INPUT FOR THIS TASK:
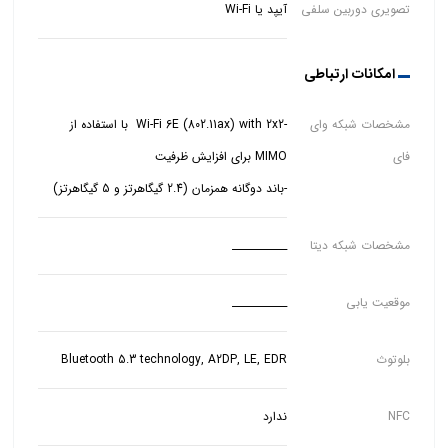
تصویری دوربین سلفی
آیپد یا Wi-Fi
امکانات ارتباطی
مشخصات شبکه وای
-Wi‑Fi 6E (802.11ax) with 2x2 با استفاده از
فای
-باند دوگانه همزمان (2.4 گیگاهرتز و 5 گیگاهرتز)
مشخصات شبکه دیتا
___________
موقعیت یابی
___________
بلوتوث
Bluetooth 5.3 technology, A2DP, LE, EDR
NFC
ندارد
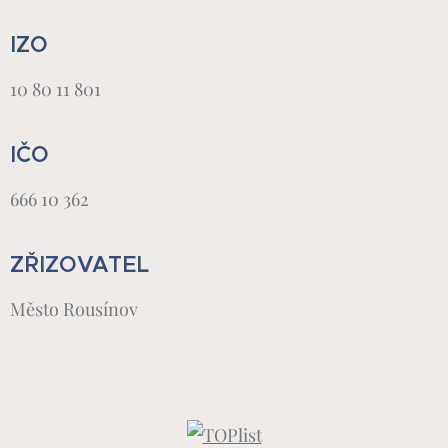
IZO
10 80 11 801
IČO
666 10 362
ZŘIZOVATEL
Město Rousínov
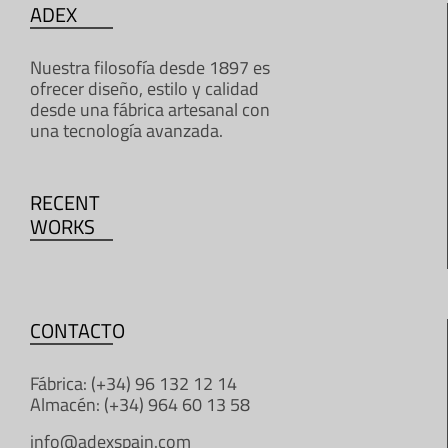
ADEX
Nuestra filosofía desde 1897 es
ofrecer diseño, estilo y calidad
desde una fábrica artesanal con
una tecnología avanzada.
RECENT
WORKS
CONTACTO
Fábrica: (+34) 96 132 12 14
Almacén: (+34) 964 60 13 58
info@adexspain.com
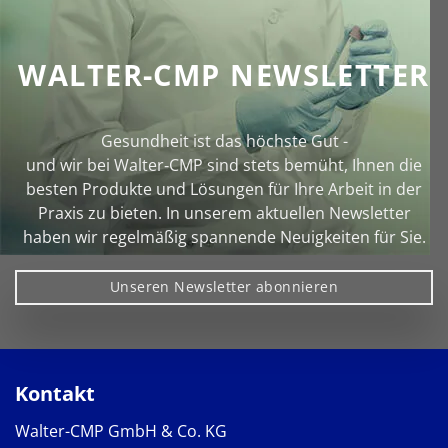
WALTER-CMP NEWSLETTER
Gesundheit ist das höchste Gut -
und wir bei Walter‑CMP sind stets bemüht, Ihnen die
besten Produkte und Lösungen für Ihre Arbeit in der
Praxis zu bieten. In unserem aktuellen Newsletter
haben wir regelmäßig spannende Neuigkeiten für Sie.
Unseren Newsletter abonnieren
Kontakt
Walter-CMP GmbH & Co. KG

---

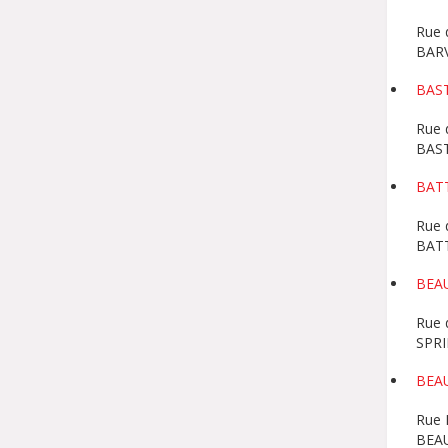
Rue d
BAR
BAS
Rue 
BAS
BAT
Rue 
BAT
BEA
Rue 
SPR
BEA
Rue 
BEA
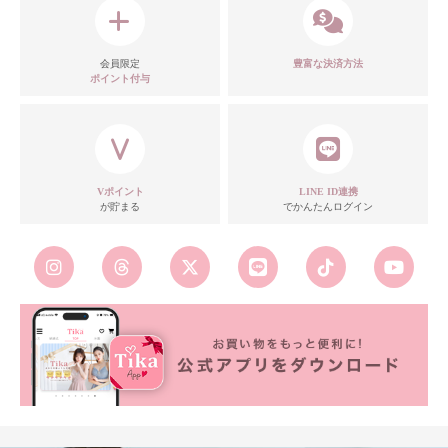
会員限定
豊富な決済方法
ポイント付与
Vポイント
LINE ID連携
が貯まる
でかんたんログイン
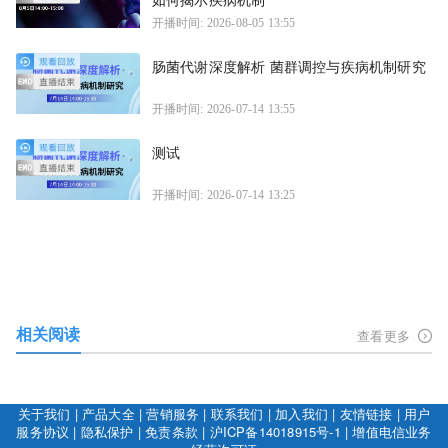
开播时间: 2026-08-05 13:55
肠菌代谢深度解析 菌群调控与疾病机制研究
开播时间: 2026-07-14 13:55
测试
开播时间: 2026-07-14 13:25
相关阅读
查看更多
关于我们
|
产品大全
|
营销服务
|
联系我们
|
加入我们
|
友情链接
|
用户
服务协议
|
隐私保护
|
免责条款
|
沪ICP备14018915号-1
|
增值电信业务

...

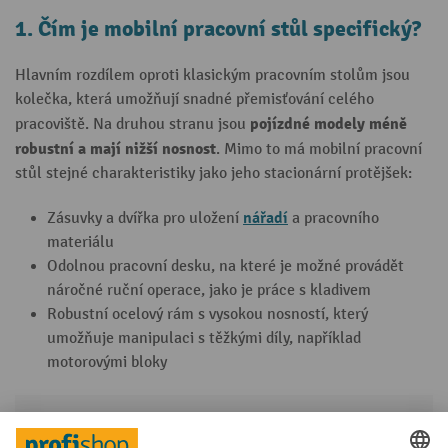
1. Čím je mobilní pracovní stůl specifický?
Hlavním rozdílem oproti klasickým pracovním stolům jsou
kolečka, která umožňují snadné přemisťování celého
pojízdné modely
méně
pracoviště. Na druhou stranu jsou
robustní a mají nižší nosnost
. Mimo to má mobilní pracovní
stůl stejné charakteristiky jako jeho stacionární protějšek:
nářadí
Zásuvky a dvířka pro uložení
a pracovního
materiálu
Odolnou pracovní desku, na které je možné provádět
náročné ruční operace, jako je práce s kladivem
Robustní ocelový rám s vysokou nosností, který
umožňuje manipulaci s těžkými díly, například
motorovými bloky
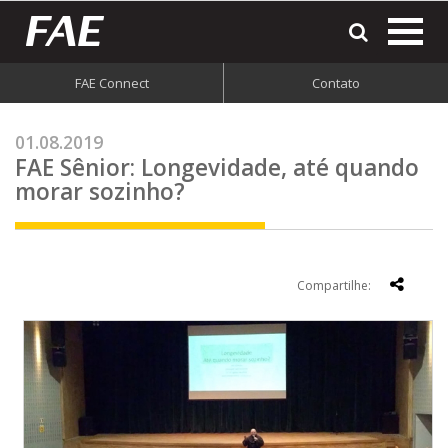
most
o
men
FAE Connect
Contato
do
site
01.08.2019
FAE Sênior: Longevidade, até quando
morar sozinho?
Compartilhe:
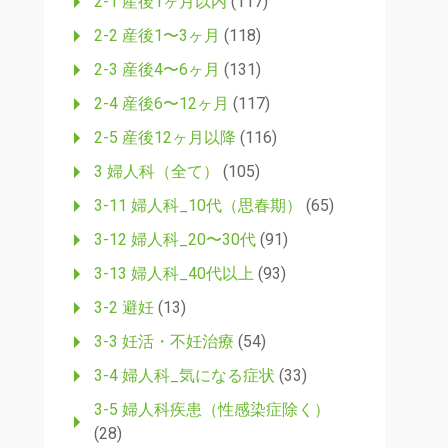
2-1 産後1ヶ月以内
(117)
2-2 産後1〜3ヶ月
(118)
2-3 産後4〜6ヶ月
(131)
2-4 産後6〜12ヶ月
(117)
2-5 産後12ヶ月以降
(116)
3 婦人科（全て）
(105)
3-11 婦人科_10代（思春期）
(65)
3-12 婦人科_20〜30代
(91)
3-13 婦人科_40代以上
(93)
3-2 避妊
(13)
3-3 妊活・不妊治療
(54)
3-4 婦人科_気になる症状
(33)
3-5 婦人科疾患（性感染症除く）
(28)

AIM OF THE EXERCISE: Out of the data above, return each line where the word "开播时间" can be found.

SOLUTION TO THIS TASK:
开播时间: 2026-08-05 13:55
开播时间: 2026-07-14 13:55
开播时间: 2026-07-14 13:25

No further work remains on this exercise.